All major programming languages host features that provide collections of additional information about the application's execution. Using programming language features such as assert and trace, and keywords for exception handling, can help inform you about what has happened during application execution. The system APIs for timing can also help you gain information about performance, but as a data collection vehicle they can quickly become very ineffective, and they influence the performance of the tested application too much to be reliable.

In the code sample below, for example, assert will confirm or decline the assumption that you've made in the code about the result of a certain operation.

FILE* p = fopen("WordDoc.doc"); assert( p );

If the opening of this file fails for some reason, then the value returned by ">fopen( )will be 0. If you don't assert this return value, the application could continue executing, and you might never find out whether the file opening operation actually succeeded.

Note that in this example, assert is only checking your assumption about the correct functioning of a certain method. In more complicated situations you can easily either lose sight of a certain scenario or make the wrong assumption, which would result in a runtime error.

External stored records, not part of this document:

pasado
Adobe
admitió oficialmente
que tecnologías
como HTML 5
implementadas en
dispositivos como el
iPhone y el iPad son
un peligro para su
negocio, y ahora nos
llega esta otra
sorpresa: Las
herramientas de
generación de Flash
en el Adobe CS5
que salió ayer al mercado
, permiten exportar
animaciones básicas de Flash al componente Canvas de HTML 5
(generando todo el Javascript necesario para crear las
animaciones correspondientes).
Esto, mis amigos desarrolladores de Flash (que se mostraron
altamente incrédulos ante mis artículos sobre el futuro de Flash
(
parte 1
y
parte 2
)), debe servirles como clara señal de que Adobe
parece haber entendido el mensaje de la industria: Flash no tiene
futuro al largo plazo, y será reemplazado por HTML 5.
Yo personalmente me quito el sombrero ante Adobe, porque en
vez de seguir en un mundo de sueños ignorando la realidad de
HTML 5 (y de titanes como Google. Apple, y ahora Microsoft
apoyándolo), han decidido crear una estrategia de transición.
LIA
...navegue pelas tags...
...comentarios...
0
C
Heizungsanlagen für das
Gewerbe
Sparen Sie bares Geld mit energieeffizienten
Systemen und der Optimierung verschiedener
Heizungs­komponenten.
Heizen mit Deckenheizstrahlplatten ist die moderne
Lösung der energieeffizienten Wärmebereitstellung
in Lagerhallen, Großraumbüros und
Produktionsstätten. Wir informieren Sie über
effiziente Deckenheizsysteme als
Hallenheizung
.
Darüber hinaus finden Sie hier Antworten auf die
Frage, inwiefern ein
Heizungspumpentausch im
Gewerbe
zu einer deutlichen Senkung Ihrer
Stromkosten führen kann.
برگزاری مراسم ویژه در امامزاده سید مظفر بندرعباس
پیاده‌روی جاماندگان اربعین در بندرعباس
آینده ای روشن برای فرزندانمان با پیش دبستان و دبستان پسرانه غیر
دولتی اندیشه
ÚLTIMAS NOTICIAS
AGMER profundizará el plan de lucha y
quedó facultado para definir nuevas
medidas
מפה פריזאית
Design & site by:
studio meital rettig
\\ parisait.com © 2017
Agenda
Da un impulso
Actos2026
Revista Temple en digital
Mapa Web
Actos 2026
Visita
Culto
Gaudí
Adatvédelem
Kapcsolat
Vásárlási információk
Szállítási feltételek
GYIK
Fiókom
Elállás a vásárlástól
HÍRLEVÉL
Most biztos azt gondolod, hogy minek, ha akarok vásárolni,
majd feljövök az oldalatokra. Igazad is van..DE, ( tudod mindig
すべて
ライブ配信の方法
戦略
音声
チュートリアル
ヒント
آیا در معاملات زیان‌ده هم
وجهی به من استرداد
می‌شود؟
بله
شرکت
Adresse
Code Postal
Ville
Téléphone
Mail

The advantage of this debugging method is obvious, but there are some disadvantages as well:

  • You can't assert every single condition in your code. That would make the code extremely slow and difficult to maintain.
  • Numerous other errors can occur without any visible effects on the code execution; even if you combine all of the language capabilities we've mentioned, it may not be enough.
  • Sometimes the root cause of the error occurs much earlier in the application execution, and it is difficult to trace back to the problem.

As we mentioned earlier, it is also possible to measure application performance from within the code. Here is an example:

time = System.currentTimeMillis(); DoSomething(); time = System.currentTimeMillis() - time; System.out.prntln("Measured time is " + time);

However, this profiling method doesn't allow you to profile the whole application and still discover details about each method, not to mention specific lines of code. The collected time is also not reliable because it may be influenced by other processes running on the same machine -- user interaction and so forth. For more detailed, reliable performance profiling, you need a specialized performance profiling tool like Rational® Quantify® or Rational PurifyPlus.

Another basic debugging tool is a debugger including Visual Studio Debugger and GNU gdb. A debugger allows you to stop the execution of an application at virtually any line of code. Debuggers can also replace the machine instruction on the line of code where you've set the breakpoint with a special instruction that will "freeze" execution of the application in the processor and allow you to examine the content of objects, variables, function stacks, and registries at that point of application execution. However, the debugger will not tell you whether you have a memory or performance problem. It will assist you in finding one if you have a hunch that it exists. A specialized runtime analysis tool such as Rational®Purify®or Rational PurifyPlus, on the other hand, will record every memory error -- with all the details -- as the error happens. It will put the breakpoints at the exact place where a memory violation happens, or it will allow you to examine the application internals after the run via the recorded runtime analysis data. Runtime analysis removes the guesswork from debugging!

Advanced Debugging with Runtime Analysis

The major goals of debugging are to find the root cause of defects and understand application behavior.

Runtime analysis provides additional capabilities that supplement traditional debugging:

  • Visualization of application execution.
  • Measurement of vital runtime parameters, including memory usage, performance, and code coverage.
  • Error detection in user code.
  • Documentation of runtime behavior.

We will examine these capabilities below.

Visualization of Application Execution

To understand this capability, we'll look at five examples.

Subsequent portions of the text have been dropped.